[Opening DATA SUPPLIED section]

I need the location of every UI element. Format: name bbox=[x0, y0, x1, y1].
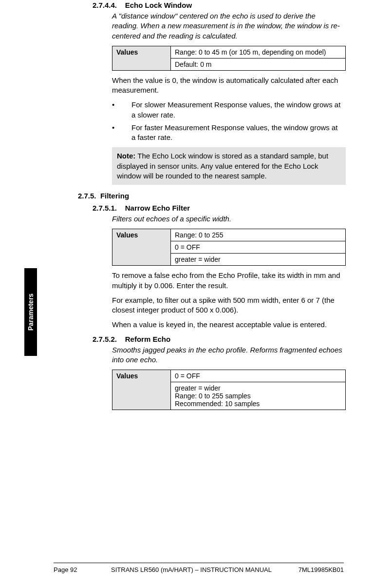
values-row: 0 = OFF bbox=[171, 370, 346, 382]
note-text: The Echo Lock window is stored as a stan… bbox=[117, 152, 328, 180]
heading-2-7-5: 2.7.5. Filtering bbox=[78, 192, 344, 200]
values-label: Values bbox=[112, 370, 171, 410]
paragraph: To remove a false echo from the Echo Pro… bbox=[112, 271, 344, 291]
heading-number: 2.7.5. bbox=[78, 192, 96, 200]
paragraph: When the value is 0, the window is autom… bbox=[112, 76, 344, 96]
paragraph: When a value is keyed in, the nearest ac… bbox=[112, 320, 344, 330]
heading-2-7-4-4: 2.7.4.4. Echo Lock Window bbox=[93, 1, 344, 9]
list-item: For slower Measurement Response values, … bbox=[112, 100, 344, 120]
heading-title: Reform Echo bbox=[125, 335, 170, 343]
heading-title: Narrow Echo Filter bbox=[125, 204, 190, 212]
list-item: For faster Measurement Response values, … bbox=[112, 123, 344, 143]
note-box: Note: The Echo Lock window is stored as … bbox=[112, 147, 346, 185]
section-description: Filters out echoes of a specific width. bbox=[112, 214, 344, 224]
footer-page-number: Page 92 bbox=[54, 566, 97, 573]
heading-title: Echo Lock Window bbox=[125, 1, 192, 9]
heading-2-7-5-1: 2.7.5.1. Narrow Echo Filter bbox=[93, 204, 344, 212]
side-tab-label: Parameters bbox=[27, 294, 35, 331]
side-tab-parameters: Parameters bbox=[24, 268, 37, 356]
values-table-narrow-echo: Values Range: 0 to 255 0 = OFF greater =… bbox=[112, 229, 346, 266]
values-range: Range: 0 to 45 m (or 105 m, depending on… bbox=[171, 46, 346, 58]
values-label: Values bbox=[112, 229, 171, 266]
values-row: Range: 0 to 255 bbox=[171, 229, 346, 241]
bullet-list: For slower Measurement Response values, … bbox=[112, 100, 344, 142]
footer-manual-title: SITRANS LR560 (mA/HART) – INSTRUCTION MA… bbox=[97, 566, 285, 573]
section-description: Smooths jagged peaks in the echo profile… bbox=[112, 345, 344, 365]
page-footer: Page 92 SITRANS LR560 (mA/HART) – INSTRU… bbox=[54, 563, 344, 573]
heading-number: 2.7.5.1. bbox=[93, 204, 117, 212]
footer-doc-code: 7ML19985KB01 bbox=[285, 566, 344, 573]
page-body: 2.7.4.4. Echo Lock Window A "distance wi… bbox=[0, 1, 373, 410]
heading-number: 2.7.5.2. bbox=[93, 335, 117, 343]
values-table-echo-lock: Values Range: 0 to 45 m (or 105 m, depen… bbox=[112, 46, 346, 71]
heading-2-7-5-2: 2.7.5.2. Reform Echo bbox=[93, 335, 344, 343]
heading-number: 2.7.4.4. bbox=[93, 1, 117, 9]
paragraph: For example, to filter out a spike with … bbox=[112, 295, 344, 315]
values-row: greater = wider bbox=[171, 254, 346, 266]
section-description: A "distance window" centered on the echo… bbox=[112, 11, 344, 41]
values-default: Default: 0 m bbox=[171, 58, 346, 70]
values-row: 0 = OFF bbox=[171, 241, 346, 254]
values-table-reform-echo: Values 0 = OFF greater = wider Range: 0 … bbox=[112, 370, 346, 410]
values-row: greater = wider Range: 0 to 255 samples … bbox=[171, 382, 346, 410]
note-label: Note: bbox=[117, 152, 135, 160]
values-label: Values bbox=[112, 46, 171, 70]
heading-title: Filtering bbox=[100, 192, 129, 200]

[Closing DATA SUPPLIED section]

For each line above that includes the word "note", make a copy of that line.

* RESULT:
note-text: The Echo Lock window is stored as a stan… bbox=[117, 152, 328, 180]
note-box: Note: The Echo Lock window is stored as … bbox=[112, 147, 346, 185]
note-label: Note: bbox=[117, 152, 135, 160]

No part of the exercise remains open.